Aim of the task ▸ Give again, word for word, the lines below that run from the line with "50 Gutscheinen" through the line with "Over TBX Très Beaux". Drop the pictures.

Input for this task ▸
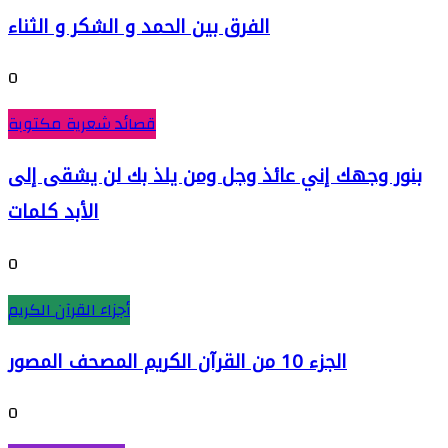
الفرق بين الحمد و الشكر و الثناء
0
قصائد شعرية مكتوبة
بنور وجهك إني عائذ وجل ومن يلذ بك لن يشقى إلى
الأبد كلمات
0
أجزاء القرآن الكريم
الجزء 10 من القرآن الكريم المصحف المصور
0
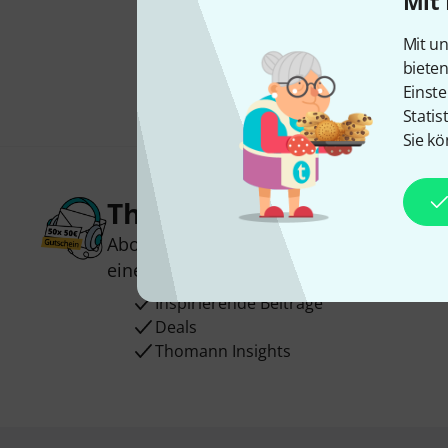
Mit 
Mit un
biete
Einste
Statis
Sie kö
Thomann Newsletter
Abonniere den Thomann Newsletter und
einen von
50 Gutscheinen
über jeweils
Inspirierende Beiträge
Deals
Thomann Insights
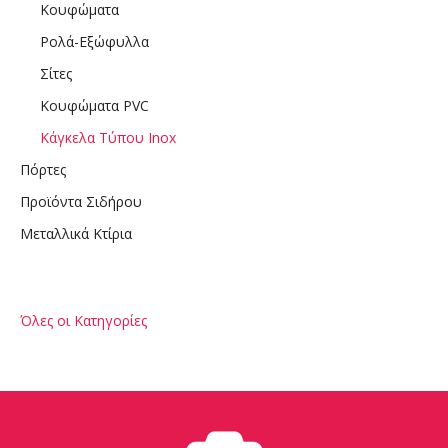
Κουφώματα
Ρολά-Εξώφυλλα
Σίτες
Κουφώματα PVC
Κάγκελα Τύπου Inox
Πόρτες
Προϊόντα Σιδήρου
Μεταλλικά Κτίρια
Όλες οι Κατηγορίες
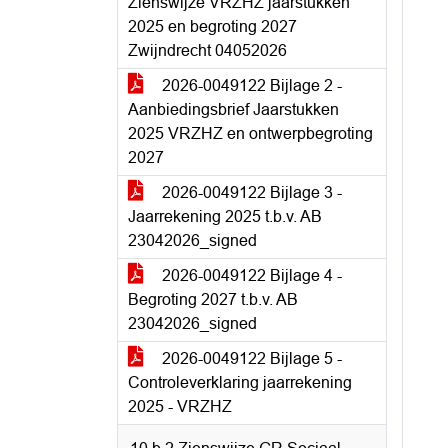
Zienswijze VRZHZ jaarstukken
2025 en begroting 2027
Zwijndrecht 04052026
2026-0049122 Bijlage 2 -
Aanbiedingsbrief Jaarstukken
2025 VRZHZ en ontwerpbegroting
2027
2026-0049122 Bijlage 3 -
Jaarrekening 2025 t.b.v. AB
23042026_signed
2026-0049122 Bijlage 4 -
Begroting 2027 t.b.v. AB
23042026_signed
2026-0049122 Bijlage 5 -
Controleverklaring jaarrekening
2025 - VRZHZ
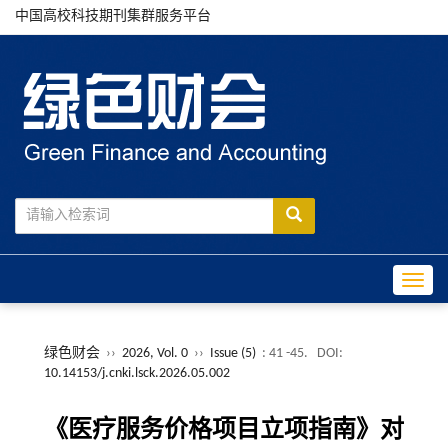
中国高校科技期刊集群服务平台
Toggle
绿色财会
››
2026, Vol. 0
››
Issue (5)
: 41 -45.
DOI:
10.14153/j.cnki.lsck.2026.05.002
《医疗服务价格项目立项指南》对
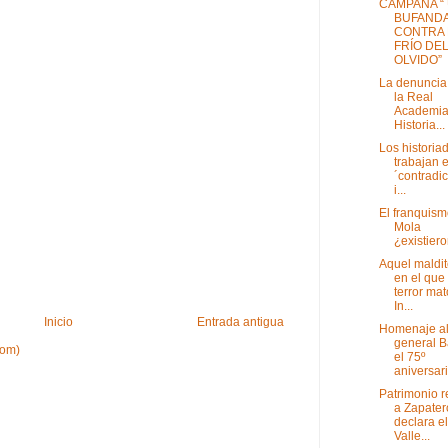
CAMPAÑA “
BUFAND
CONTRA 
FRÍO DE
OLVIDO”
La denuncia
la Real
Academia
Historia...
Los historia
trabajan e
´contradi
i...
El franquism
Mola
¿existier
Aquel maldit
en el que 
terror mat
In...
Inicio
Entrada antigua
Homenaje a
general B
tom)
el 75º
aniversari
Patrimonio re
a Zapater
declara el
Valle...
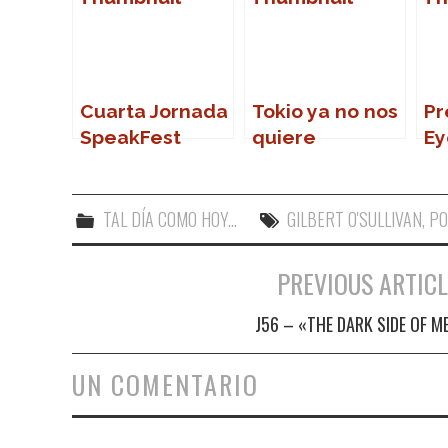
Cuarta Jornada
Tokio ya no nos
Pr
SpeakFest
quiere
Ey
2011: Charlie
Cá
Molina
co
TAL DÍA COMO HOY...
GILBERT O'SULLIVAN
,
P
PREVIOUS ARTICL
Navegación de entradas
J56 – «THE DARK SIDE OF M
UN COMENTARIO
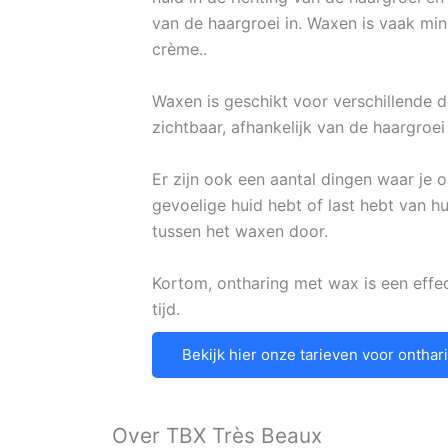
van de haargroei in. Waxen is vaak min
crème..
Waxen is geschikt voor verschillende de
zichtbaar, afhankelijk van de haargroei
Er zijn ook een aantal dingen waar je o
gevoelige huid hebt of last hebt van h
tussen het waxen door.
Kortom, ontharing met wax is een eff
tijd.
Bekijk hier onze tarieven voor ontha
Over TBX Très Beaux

---

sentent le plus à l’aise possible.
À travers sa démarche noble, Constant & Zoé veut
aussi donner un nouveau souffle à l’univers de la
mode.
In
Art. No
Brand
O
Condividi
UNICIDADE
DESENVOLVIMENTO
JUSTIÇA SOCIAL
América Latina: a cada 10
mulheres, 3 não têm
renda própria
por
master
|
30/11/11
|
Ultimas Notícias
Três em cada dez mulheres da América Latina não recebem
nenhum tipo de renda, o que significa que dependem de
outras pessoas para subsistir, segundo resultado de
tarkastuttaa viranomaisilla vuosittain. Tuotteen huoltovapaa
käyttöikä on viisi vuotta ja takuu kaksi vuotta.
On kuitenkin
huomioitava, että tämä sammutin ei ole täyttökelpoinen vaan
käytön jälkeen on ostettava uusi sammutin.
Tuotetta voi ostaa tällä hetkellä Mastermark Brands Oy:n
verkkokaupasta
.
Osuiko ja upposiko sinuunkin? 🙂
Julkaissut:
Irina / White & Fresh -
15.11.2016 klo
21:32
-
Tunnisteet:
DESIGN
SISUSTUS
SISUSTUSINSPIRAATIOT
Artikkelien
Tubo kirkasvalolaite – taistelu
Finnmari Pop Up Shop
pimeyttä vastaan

Task answer ▸
50 Gutscheinen
über jeweils
Inspirierende Beiträge
Deals
Thomann Insights
Κουφώματα
Ρολά-Εξώφυλλα
Σίτες
Κουφώματα PVC
Κάγκελα Τύπου Inox
Πόρτες
Προϊόντα Σιδήρου
Μεταλλικά Κτίρια
Όλες οι Κατηγορίες
Zienswijze VRZHZ jaarstukken
2025 en begroting 2027
Zwijndrecht 04052026
2026-0049122 Bijlage 2 -
Aanbiedingsbrief Jaarstukken
2025 VRZHZ en ontwerpbegroting
2027
2026-0049122 Bijlage 3 -
Jaarrekening 2025 t.b.v. AB
23042026_signed
2026-0049122 Bijlage 4 -
Begroting 2027 t.b.v. AB
23042026_signed
2026-0049122 Bijlage 5 -
Controleverklaring jaarrekening
2025 - VRZHZ
中国高校科技期刊集群服务平台
Toggle
绿色财会
››
2026, Vol. 0
››
Issue (5)
: 41 -45.
DOI:
10.14153/j.cnki.lsck.2026.05.002
《医疗服务价格项目立项指南》对
CAMPAÑA “
BUFAND
CONTRA 
FRÍO DE
OLVIDO”
La denuncia
la Real
Academia
Historia...
Los historia
trabajan e
´contradi
i...
El franquism
Mola
¿existier
Aquel maldit
en el que 
terror mat
In...
Inicio
Entrada antigua
Homenaje a
general B
tom)
el 75º
aniversari
Patrimonio re
a Zapater
declara el
Valle...
Cuarta Jornada
Tokio ya no nos
Pr
SpeakFest
quiere
Ey
2011: Charlie
Cá
Molina
co
TAL DÍA COMO HOY...
GILBERT O'SULLIVAN
,
P
PREVIOUS ARTICL
Navegación de entradas
J56 – «THE DARK SIDE OF M
UN COMENTARIO
van de haargroei in. Waxen is vaak min
crème..
Waxen is geschikt voor verschillende de
zichtbaar, afhankelijk van de haargroei
Er zijn ook een aantal dingen waar je o
gevoelige huid hebt of last hebt van h
tussen het waxen door.
Kortom, ontharing met wax is een eff
tijd.
Bekijk hier onze tarieven voor ontha
Over TBX Très Beaux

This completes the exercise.